|Manufacturer:||Buck Neue Technologien GmbH|
|Product type:||Screen Laying Systems|
Buck has been engaged in the design, development and production of smoke and other screening grenades for many years. In 1990, Buck was awarded a contract by the German Army for the development of a new defensive infra-red screening smoke device for the Gepard twin 35 mm self-propelled anti-aircraft gun system and the Roland self-propelled surface-to-air missile system.
The new Buck self-protection system can fire up to four salvos of infra-red screening smoke without reloading as compared to just one salvo with the current 76 mm system fitted to the Roland and Gepard air defence systems.
The Buck self-protection system was type classified by the German Army and was expected to be fitted to the Gepard and Roland systems as part of a major upgrade. As of mid-1999 it is understood that this part of the upgrade has not taken place for financial reasons.
The system uses a magazine principle, with each magazine being loaded with four submunitions. This provides for the total screening in visible and infra-red wavelengths within 1.5 seconds. The submunitions have two separate payloads for short reaction and long duration with the smoke being of the non-toxic type.
In addition, Buck has developed together with Swiss Munition Enterprise, a new 76 mm infra-red screen smoke grenade which can be fired from the launcher fitted to existing MBTs such as the Leopard 2.

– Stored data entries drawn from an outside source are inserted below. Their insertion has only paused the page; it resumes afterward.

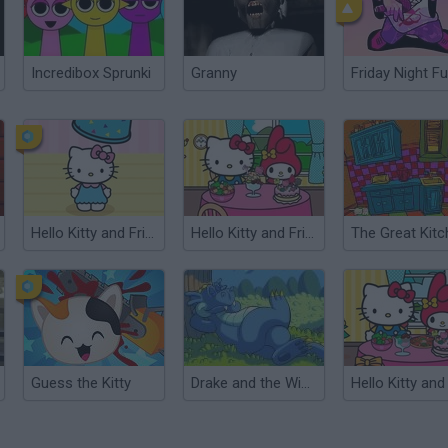
Incredibox Sprunki
Granny
Friday Night Fu
Hello Kitty and Friends: Finder
Hello Kitty and Friends: Restaurant
Guess the Kitty
Drake and the Wizards II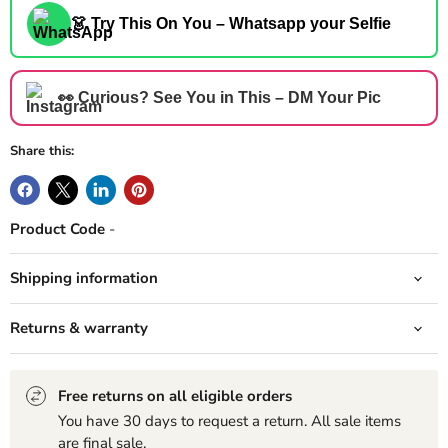
👗 Try This On You – Whatsapp your Selfie
👀 Curious? See You in This – DM Your Pic
Share this:
Product Code
-
Shipping information
Returns & warranty
Free returns on all eligible orders
You have 30 days to request a return. All sale items
are final sale.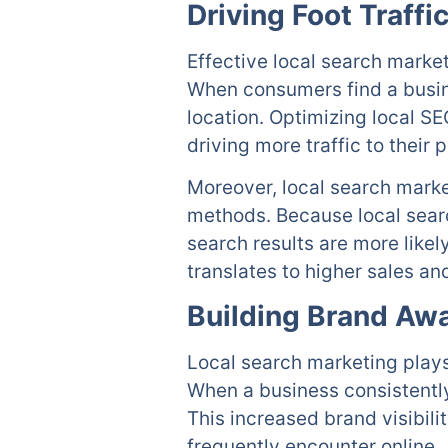
Driving Foot Traffi
Effective local search market
When consumers find a busine
location. Optimizing local S
driving more traffic to their 
Moreover, local search marke
methods. Because local searc
search results are more likel
translates to higher sales an
Building Brand Aw
Local search marketing plays
When a business consistently
This increased brand visibili
frequently encounter online.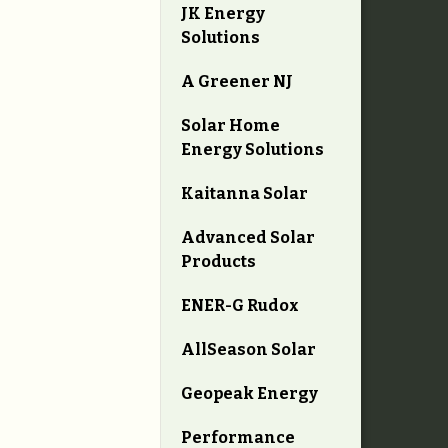
JK Energy
Solutions
A Greener NJ
Solar Home
Energy Solutions
Kaitanna Solar
Advanced Solar
Products
ENER-G Rudox
AllSeason Solar
Geopeak Energy
Performance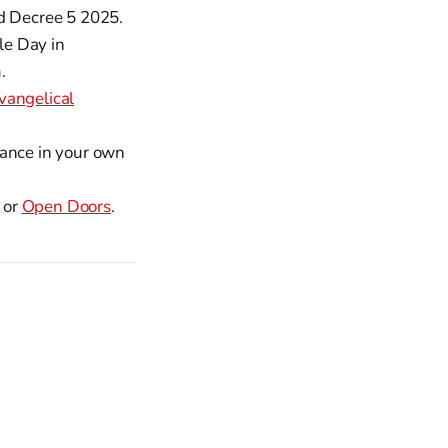
nd Decree 5 2025.
le Day in
.
vangelical
vance in your own
or
Open Doors
.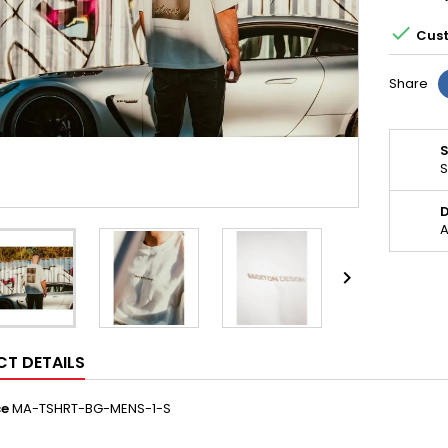

Cust
Share
S
D
A

T DETAILS
ce
MA-TSHRT-BG-MENS-1-S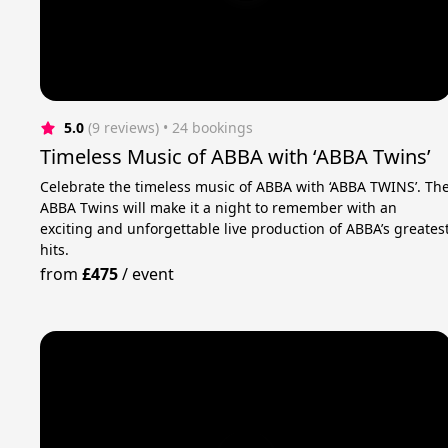
5.0
(9 reviews)
 • 24 bookings
Timeless Music of ABBA with ‘ABBA Twins’
Celebrate the timeless music of ABBA with ‘ABBA TWINS’. Th
ABBA Twins will make it a night to remember with an
exciting and unforgettable live production of ABBA’s greates
hits.
from
£475
/
event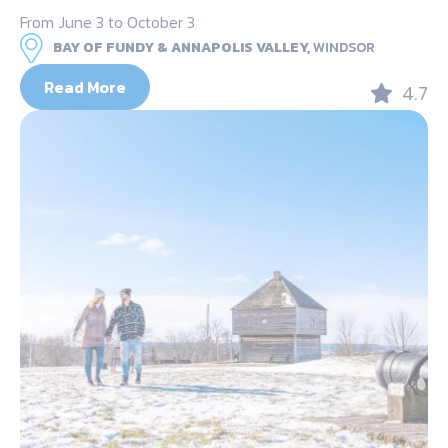
From June 3 to October 3
BAY OF FUNDY & ANNAPOLIS VALLEY,
WINDSOR
Read More
4.7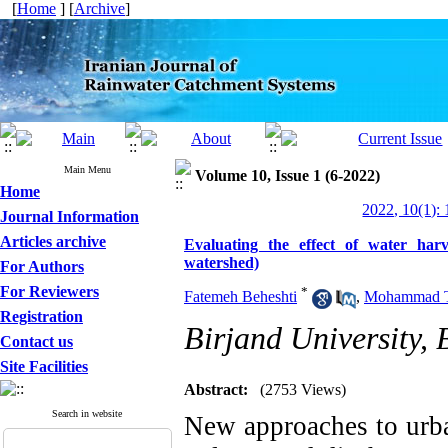
[
Home
] [
Archive
]
Main Menu
Volume 10, Issue 1 (6-2022)
Home
2022, 10(1): 
Journal Information
Articles archive
Evaluating the effect of water ha
watershed)
For Authors
For Reviewers
*
Fatemeh Beheshti
,
Mohammad T
Registration
Birjand University, 
Contact us
Site Facilities
Abstract:
(2753 Views)
Search in website
New approaches to urba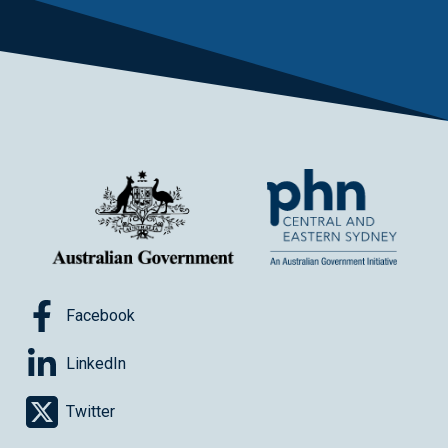
Facebook
LinkedIn
Twitter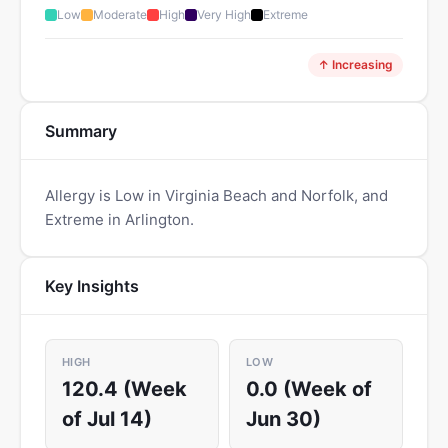
Low
Moderate
High
Very High
Extreme
↑ Increasing
Summary
Allergy is Low in Virginia Beach and Norfolk, and
Extreme in Arlington.
Key Insights
HIGH
LOW
120.4 (Week
0.0 (Week of
of Jul 14)
Jun 30)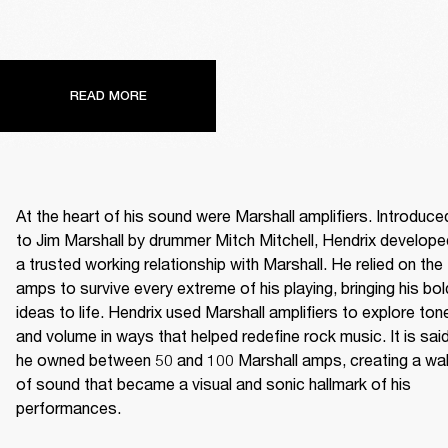
READ MORE
At the heart of his sound were Marshall amplifiers. Introduced
to Jim Marshall by drummer Mitch Mitchell, Hendrix developed
a trusted working relationship with Marshall. He relied on the 
amps to survive every extreme of his playing, bringing his bold
ideas to life. Hendrix used Marshall amplifiers to explore tone
and volume in ways that helped redefine rock music. It is said
he owned between 50 and 100 Marshall amps, creating a wall
of sound that became a visual and sonic hallmark of his 
performances. 
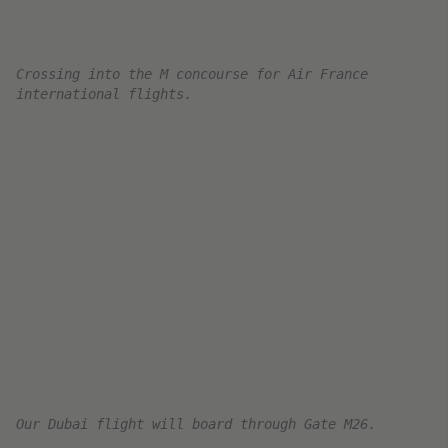
the older style Air France business class seat
This really showed on this aircraft. I got a
particularly tired aircraft interior on the flight,
with a torn seat and some food stains. However,
Air France is releasing new seats as of 2023 and
has started retrofitting old aircraft with the new
Suite configuration. So hopefully, the next time
it will be the new suites.
The flight featured the standard Air France B77W
seat. A comfortable and very spacious
herringbone configuration with ample legroom
and storage. The seat is fully lie flat, and
operated by four basic controls on the side of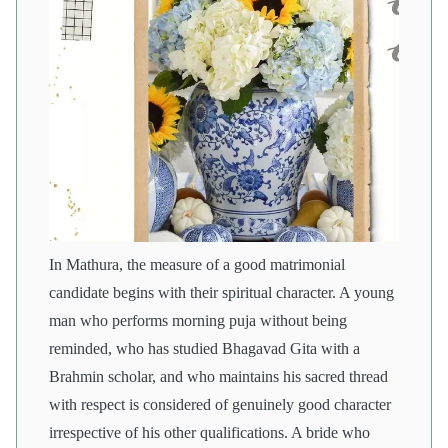
In Mathura, the measure of a good matrimonial
candidate begins with their spiritual character. A young
man who performs morning puja without being
reminded, who has studied Bhagavad Gita with a
Brahmin scholar, and who maintains his sacred thread
with respect is considered of genuinely good character
irrespective of his other qualifications. A bride who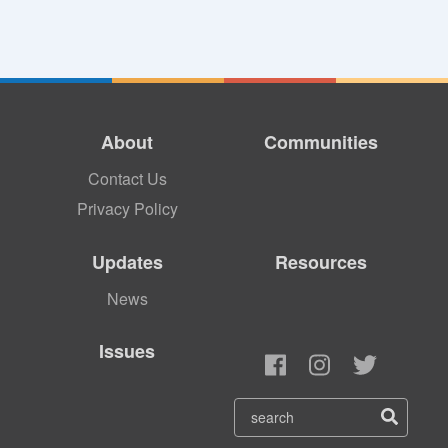
About
Communities
Contact Us
Privacy Policy
Updates
Resources
News
Issues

This grenade is called the 76 mm infra-red screening smoke grenade RP and has a reaction time of about 1 second.
The grenade is 245 mm long and weighs 1.65 kg, having a smoke emission time of between 40 and 60 seconds. The payload is designed to provide protection in the visual and infra-red spectrum. It has two separate submunitions for short reaction and long duration. It is claimed that this grenade is effective against all laser beams.
In 1992, Buck also demonstrated its new Multiple Launch Dispenser System (MLDS). In a typical land application this can be mounted on a trailer towed by a truck and be used for offensive/defensive purposes.
Development of the self-protection system has been completed. In 1994, after successful completion of trials, the system was granted technical clearance for
procurement by the German Army. The private venture trailer-mounted system is still at the prototype stage.